No entanto, o ofício é praticado por guias como Juliana Morena, citada no livro,  que tem formação técnica em turismo e unindo à paixão pela literatura criou, desde 2016, roteiros pela cidade como O Rio de Machado, O Rio de Lima Barreto e o roteiro Sebos e livrarias.

“Fui a primeira a fazer rotas literárias no Rio”, diz Juliana; “são walking tours, que destacam a relevância dos espaços visitados”. A excursão  Sebos e Livrarias começa na Praça Tiradentes onde era a Livraria do Paula Brito, jornalista, escritor,  primeiro editor de Machado de Assis .

Ali perto,  a Academia do Saber é a primeira livraria visitada, unidade da maior rede de livros usados do Rio com quatro lojas, três próximas à Praça Tiradentes,  e a quarta  inaugurada este ano na Rua 7 de Setembro. “Ela é genial”, elogia Ricardo Silveira, sócio da Academia, sobre a guia Juliana. ”Já esteve aqui umas dez vezes, algumas com grupos de 15 pessoas.”

A Praça Tiradentes e adjacências é a região  do Centro com aluguéis mais baratos e por isso teve grande quantidade de sebos, hoje são cinco.
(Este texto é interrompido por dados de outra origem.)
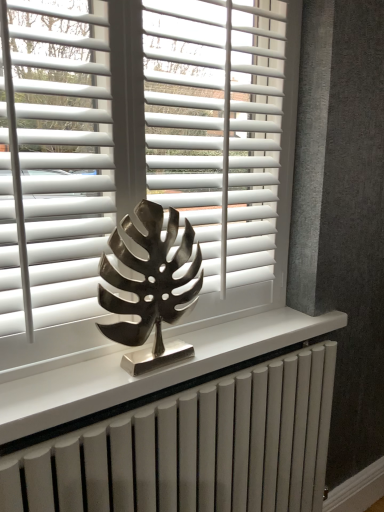 Find the location of a particular element. The height and width of the screenshot is (512, 384). blank space to the left of metallic leaf sculpture at center is located at coordinates [73, 377].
Segundo Juliana,  a primeira loja do gênero no Rio data de 1838 e era na Rua do Ouvidor, tradicional endereço livreiro carioca; a Casa do Livro Azul.

“Na época, eram chamadas de lojas de alfarrábios. O termo sebo começa a ser usado a partir de 1900,” explica ela,“Não existe um consenso sobre a origem etimológica do termo sebo, acredita-se que venha de sabentas, apostilas escolares de Portugal, que ao passarem de aluno para aluno acumulavam gordura pelo uso constante”.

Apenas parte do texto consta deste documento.